RT Head Slammed For Shameless Defense of Russian Censorship: She’s ‘Saying The Quiet Bit Out Loud Now’

 

Russian media analyst Julia Davis shared a remarkable clip from Russian state media on Wednesday night in which RT head Margarita Simonyan defended Russian censorship and blamed freedom of the press for the fall of the Soviet Union.

During a Rossiya-1 broadcast on Wednesday night, Simonyan participated in a debate discussion in which she said, “We had two periods in our history of limited or no censorship, from 1905 to 1917, we remember how that ended, and during Perestroika and the following 90’s, we remember how that ended, it ended with the country’s collapse.”

“No big nation can exist without control over information,” she continued, with a translation provided by the group Russian Media Monitor. “Those who made us add to our constitution that censorship is prohibited, they understood that very well.”

“They who taught us for decades, no no no, society must be free, a developed economy can’t exist without a developed political system or a free political system, all of that is total BS,” she argued.

“Just look at China, do you like China’s economy?” she asked.

“I like it, do they have any freedom?” Simonyan added. “In the political life of their country, in the informational life of the country? No, they don’t and never had it.”

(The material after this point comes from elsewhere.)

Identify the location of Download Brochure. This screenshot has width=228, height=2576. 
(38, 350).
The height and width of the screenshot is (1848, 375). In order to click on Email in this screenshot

“Maybe that’s not bad, maybe that’s a good thing,” she concluded.

Many pundits and observers were quick to pounce on the clip and comment that it appeared to mark a watershed moment for Russian propaganda as the propagandists are no longer attempting to hide their efforts.

Former U.S. Ambassador to Russia Michael McFaul wrote, “When I was U.S ambassador to Russia, @M_Simonyan & other Putin propagandists tried to convince us & their citizens that Russia was a democracy. No longer. Today, they openly defend & celebrate dictatorship.”

Journalist Gavan Reilly quipped, “They’re saying the quiet bit out loud now.” Author Samuel Ramani added:

The Kremlin used to mask its autocratic pivot under phrases like “sovereign democracy” which implied Russia was democratic but with a different system from the West

Now it is fervently embracing Russia’s authoritarian identity and publicly hailing Putin’s totalitarian tilt.

Others pointed out that Simonyan once led RT’s channels across the world, including a once-prominent operation in the U.S.

RT America shut down in early March as Russian President Vladimir Putin’s brutal invasion of Ukraine led to harsh U.S. sanctions against Russia and its overseas operations. Simonyan was personally sanctioned by the European Union.

“This is the head of Russia Today. Worth watching in full and remembering everyone who appeared on her channel, worked for it and shared its content with nonsense about how it was just an alternative point of view,” charged journalist Ben Judah.

The New Statemen’s Jeremy Cliffe was reminded of the ad campaigns RT ran on London transit: Remember when @TfL took £100,000s from RT to deck out the tube with ads promoting its preposterous slogan “Question More.”